Commodity Deflation and Its Effects on the World Economy

Above is a graph that shows the different GDP growth estimates from April to October for the current year.

Why falling energy prices affect advanced economies

The GDP growth projections for advanced economies by the IMF in April, July, October were 2.4%, 2.1%, and 2%, respectively, for 2015.

  • In the United States, the slowdown has been followed by weaker spending in the oil sector, as the United States is the largest producer of crude oil.
  • In Japan, inflation was lower than expected, thereby affecting both consumer spending and net exports.
  • In Canada, crude oil’s fall in price has led to lower capital expenditure, affecting growth projections.
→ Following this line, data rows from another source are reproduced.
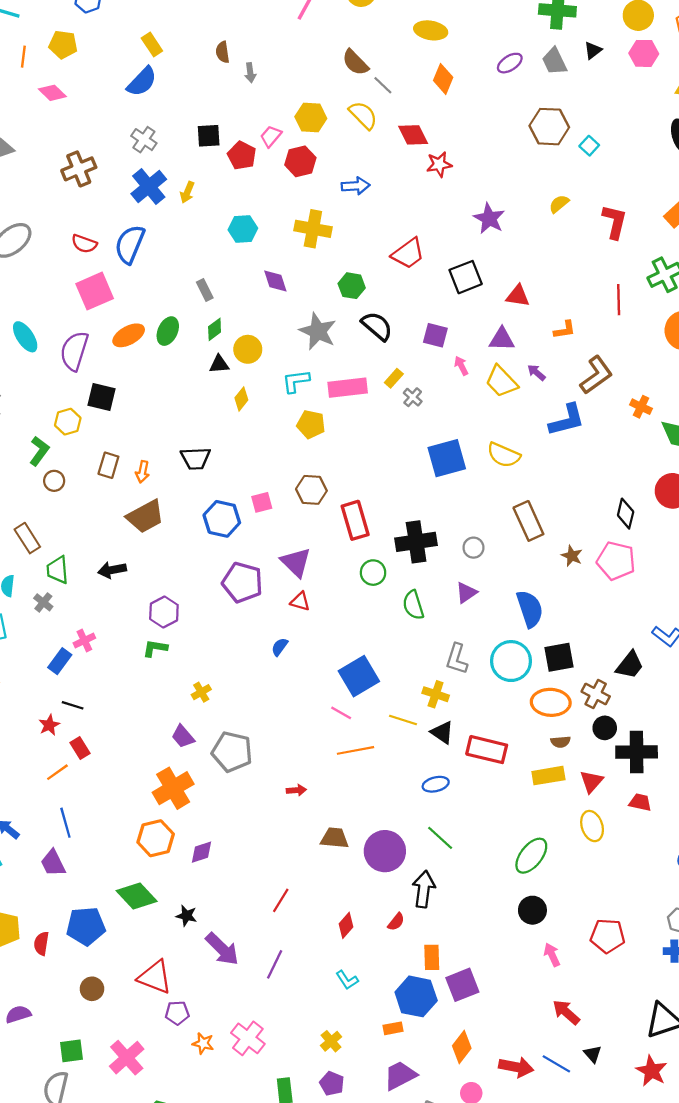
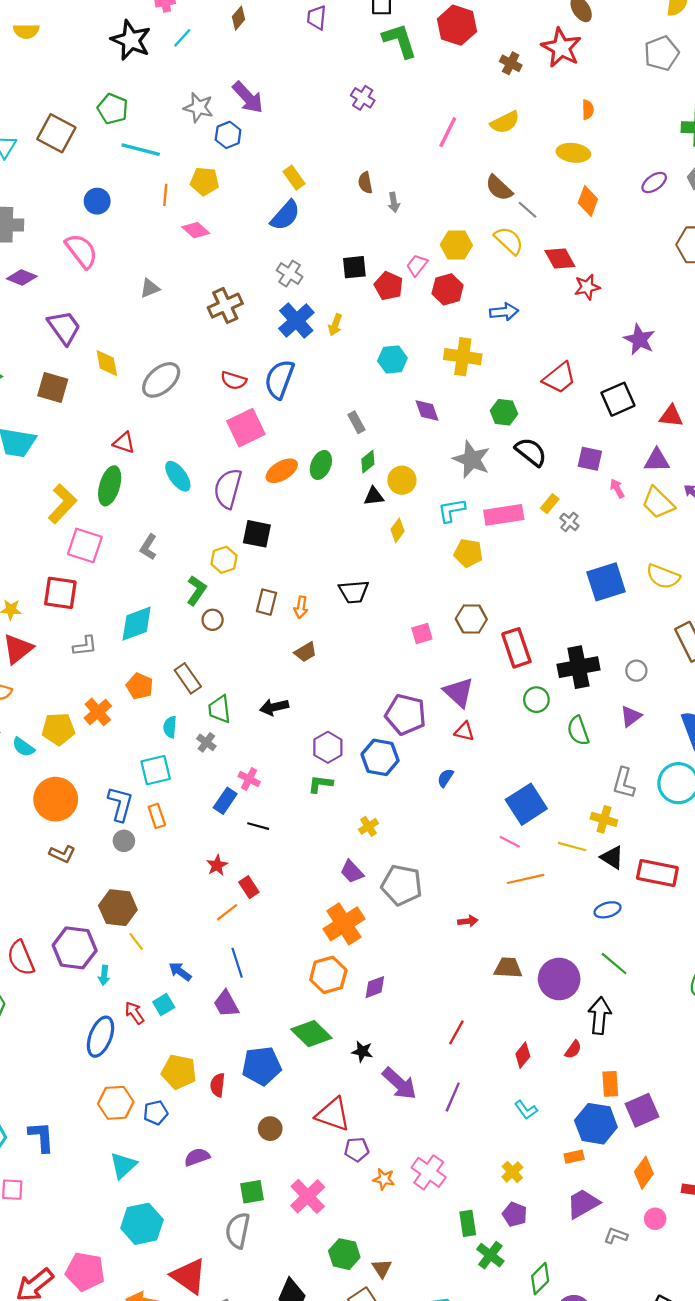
brown trapezoid: (145, 516) -> (306, 652), size x0.6
blue hexagon: (222, 519) -> (380, 757), moved
pink cross: (84, 640) -> (249, 779), turned -35
black line: (73, 705) -> (258, 826), moved

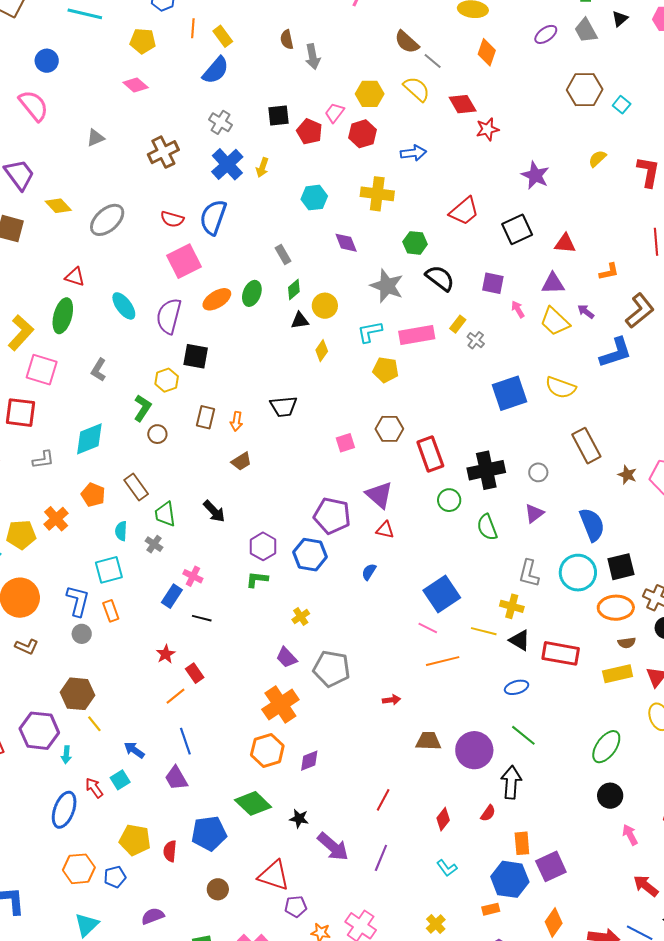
orange line: (165, 195) -> (193, 28), moved
gray arrow: (394, 202) -> (313, 57), size x1.4
yellow diamond: (107, 363) -> (58, 206), turned -32
black arrow: (274, 707) -> (214, 511), turned -120

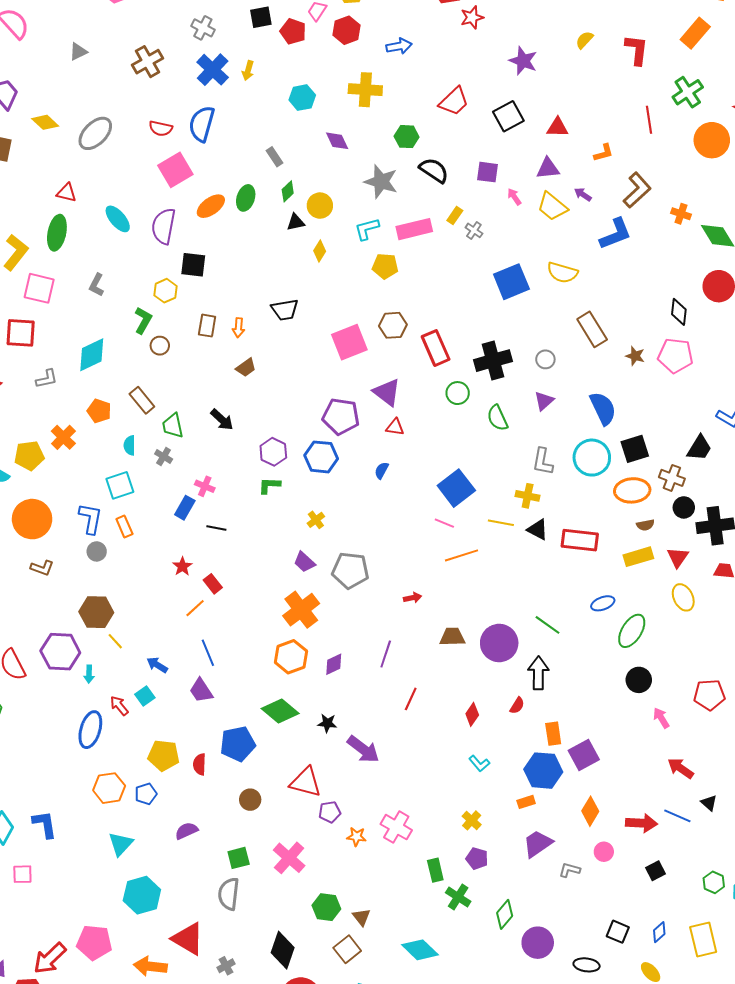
pink square: (345, 443) -> (349, 342), size x1.8
blue ellipse: (517, 687) -> (603, 603), moved
purple line: (381, 858) -> (386, 654), moved

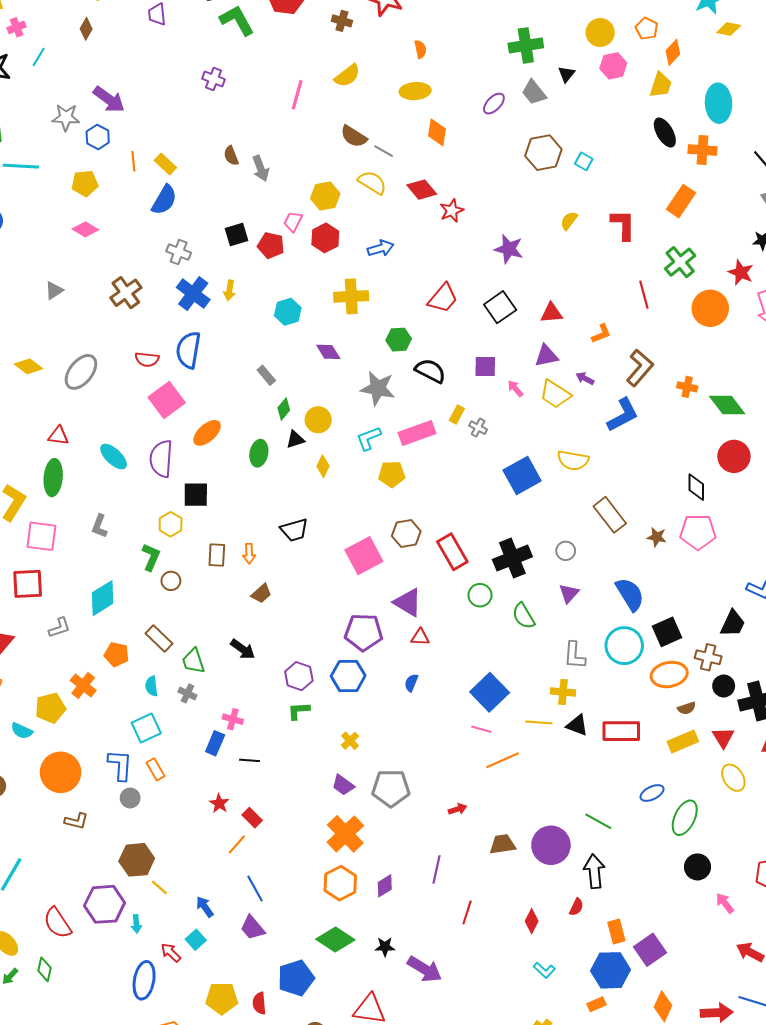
green ellipse: (246, 198) -> (259, 453), moved
blue arrow: (157, 665) -> (205, 907), turned 30

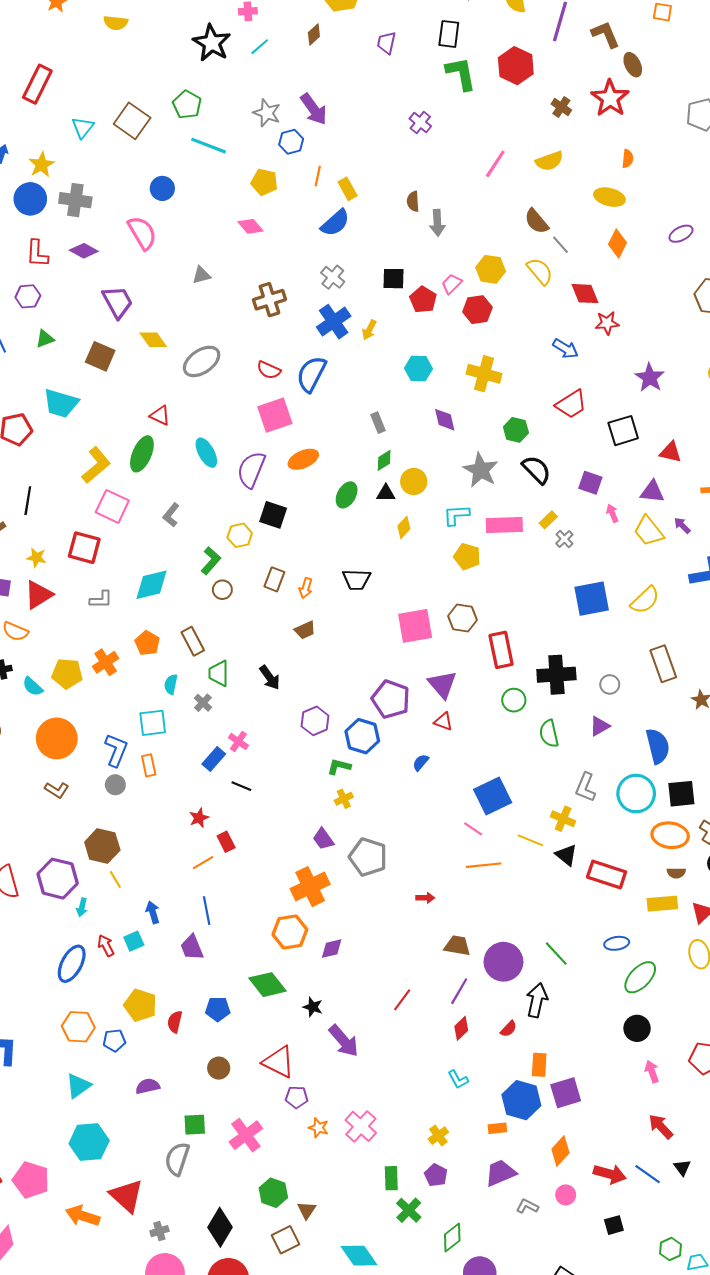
blue arrow: (381, 248) -> (566, 349), moved, turned 30
yellow semicircle: (573, 460) -> (645, 600), turned -72
green L-shape: (299, 711) -> (339, 766), moved
purple line: (437, 869) -> (459, 991), moved
blue pentagon: (296, 978) -> (218, 1009), size x0.7

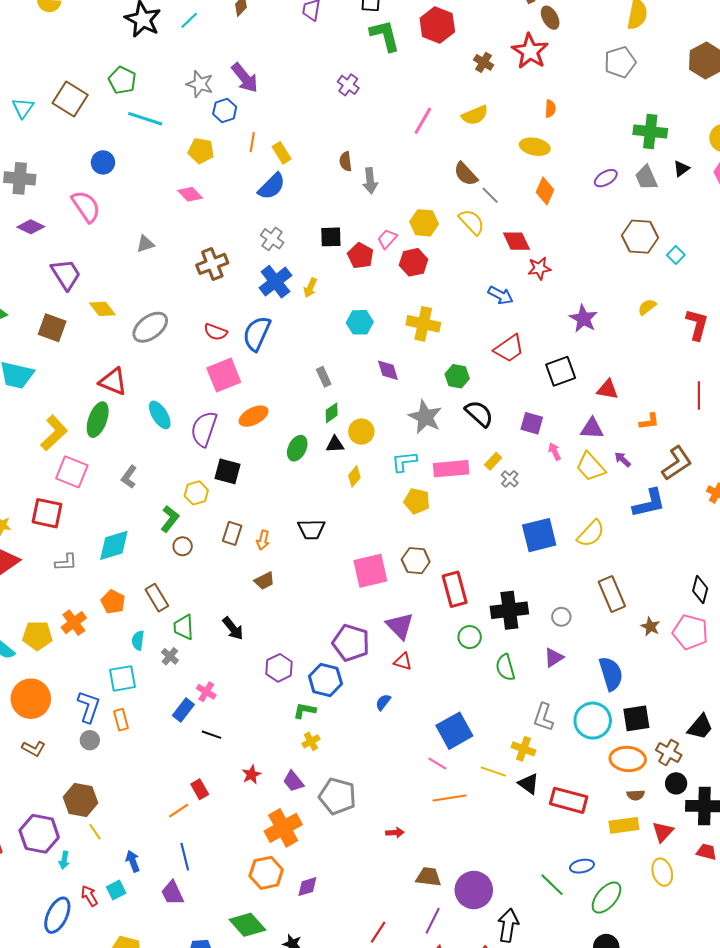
red triangle: (160, 415) -> (113, 382), size x1.4
red star: (199, 818) -> (252, 775), moved
green line: (556, 954) -> (552, 885), moved

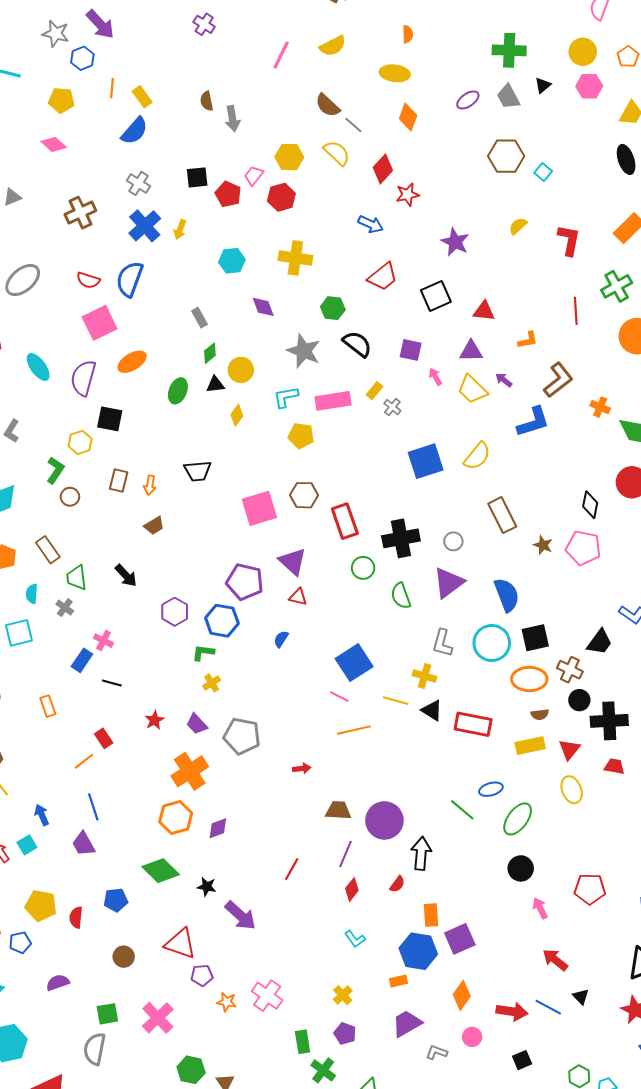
red diamond: (516, 241) -> (383, 169), turned 72
purple triangle: (554, 658) -> (449, 583), size x1.6
orange rectangle: (121, 720) -> (48, 706), moved

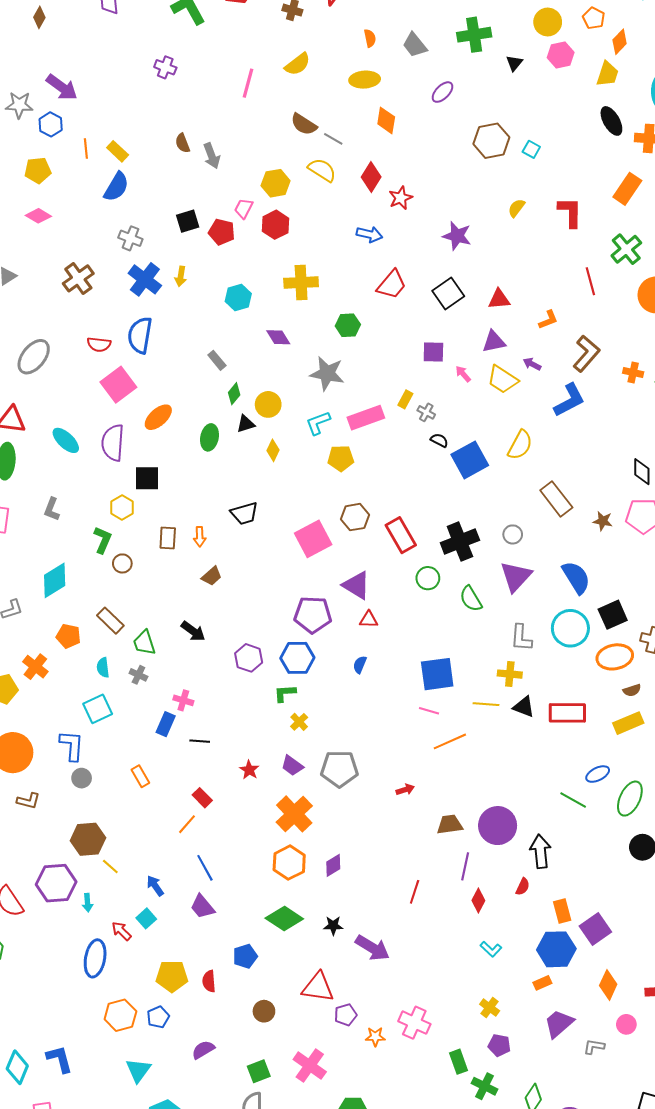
gray trapezoid: (508, 97) -> (415, 45), moved
black semicircle: (357, 344) -> (439, 440), moved, size x0.6
blue square: (354, 663) -> (437, 674), turned 36

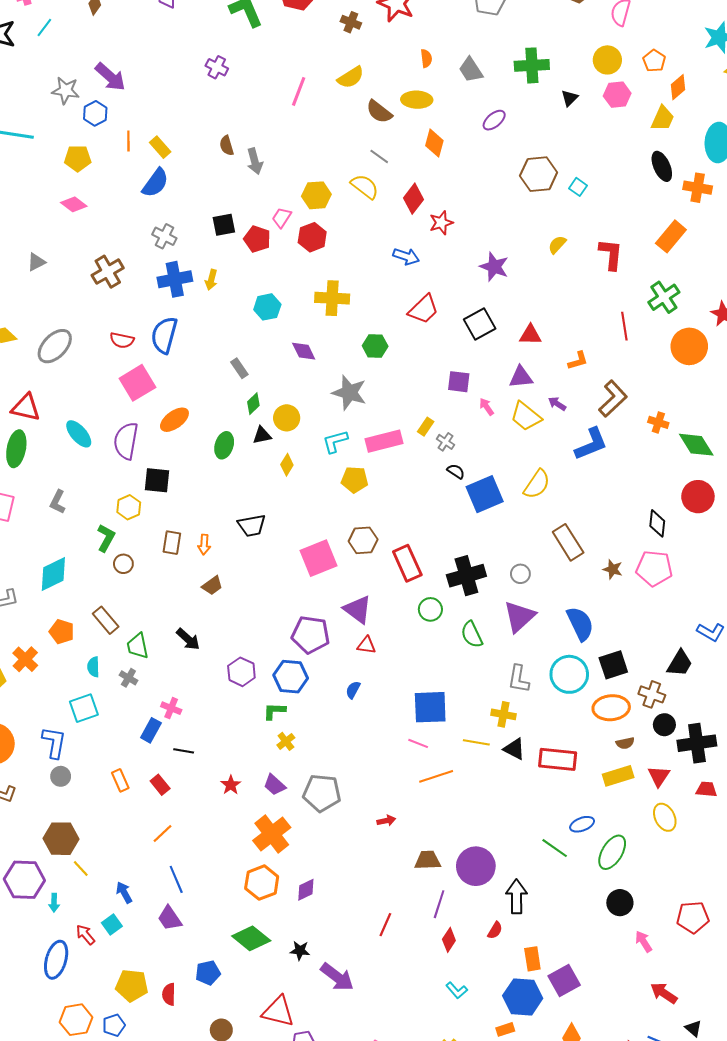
brown semicircle: (304, 124) -> (379, 112), moved
blue cross: (145, 279) -> (175, 279), turned 36
red rectangle: (202, 798) -> (160, 785), moved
Commodity Deflation and Its Effects on the World Economy

Emerging economy slowdown

The emerging economies GDP growth projections by the IMF in April, July, October were 4.3%, 4.2%, and 4%, respectively, for 2015. In China, imports have contracted, followed by a contraction in domestic consumption. China consumes ~50% of the world’s commodity output.

Most of the ASEAN (Association of Southeast Asian Nations) economies have shown weaker growth because of weaker exports and a slowdown in domestic demand.

Commodity Deflation and Its Effects on the World Economy

Above is a graph that shows the total import, export and GDP growth of emerging economies.

A comparison between developed and emerging market ETFs

Commodity Deflation and Its Effects on the World Economy

The graph above shows the performance of the iShares MSCI Developed Market ETF (EFA) and the iShares MSCI Emerging Market ETF (EEM) since April 2015. From April 2015 to October 2015, both EFA and EEM have been giving negative returns, but the EFA has outperformed the EEM in the stipulated time period.

  • 98% of the the iShares MSCI Developed Market ETF’s portfolio is invested in the stocks of various developed economies. The top ten holdings of the EFA constitutes 12.3% of its total assets. The top three companies in which the EFA invests are Nestle SA (NSRGF), Novartis AG (NVS), and Roche Holding (RHHBY), which constitute 2.0%, 1.8%, and 1.6% of the portfolio, respectively.
  • 75% of the iShares MSCI Emerging Market ETF’s portfolio is invested in the stocks of various emerging economies. The top three companies in the ETF are Samsung Electronics (SSNLF), Taiwan Semiconductor Manufacturing (TSM), and Tencent Holdings (TCEHY), which constitute 3.2%, 2.9%, and 2.6% of the overall portfolio, respectively.